_WHAT THE TASK REQUIRES:_ Write out exactly the lines between the line containing "cada vez mais" and the end of the records, counting both ends, and leave out all pictures.

_RECORDS FOR PROCESSING:_
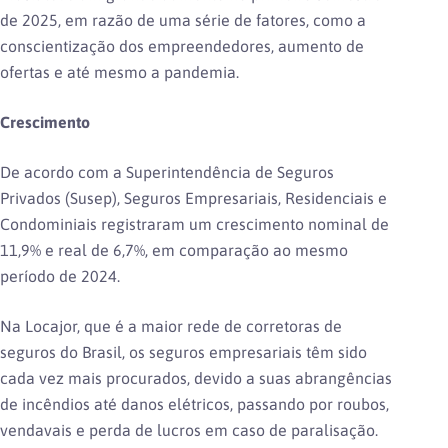
de 2025, em razão de uma série de fatores, como a
conscientização dos empreendedores, aumento de
ofertas e até mesmo a pandemia.
Crescimento
De acordo com a Superintendência de Seguros
Privados (Susep), Seguros Empresariais, Residenciais e
Condominiais registraram um crescimento nominal de
11,9% e real de 6,7%, em comparação ao mesmo
período de 2024.
Na Locajor, que é a maior rede de corretoras de
seguros do Brasil, os seguros empresariais têm sido
cada vez mais procurados, devido a suas abrangências
de incêndios até danos elétricos, passando por roubos,
vendavais e perda de lucros em caso de paralisação.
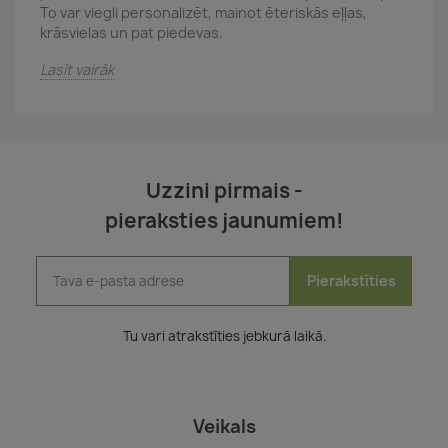
To var viegli personalizēt, mainot ēteriskās eļļas,
krāsvielas un pat piedevas.
Lasīt vairāk
Uzzini pirmais -
pieraksties jaunumiem!
Pierakstīties
Tu vari atrakstīties jebkurā laikā.
Veikals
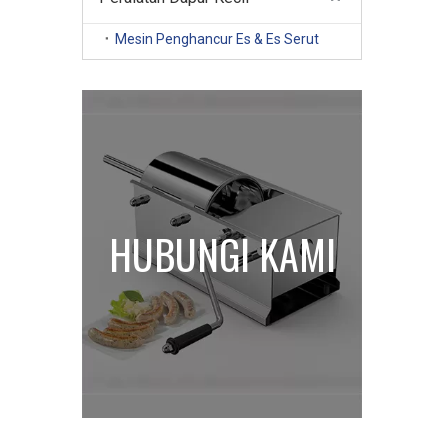
Mesin Penghancur Es & Es Serut
HUBUNGI KAMI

_OUTPUT BELOW:_
cada vez mais procurados, devido a suas abrangências
de incêndios até danos elétricos, passando por roubos,
vendavais e perda de lucros em caso de paralisação.
To var viegli personalizēt, mainot ēteriskās eļļas,
krāsvielas un pat piedevas.
Lasīt vairāk
Uzzini pirmais -
pieraksties jaunumiem!
Pierakstīties
Tu vari atrakstīties jebkurā laikā.
Veikals
Mesin Penghancur Es & Es Serut
HUBUNGI KAMI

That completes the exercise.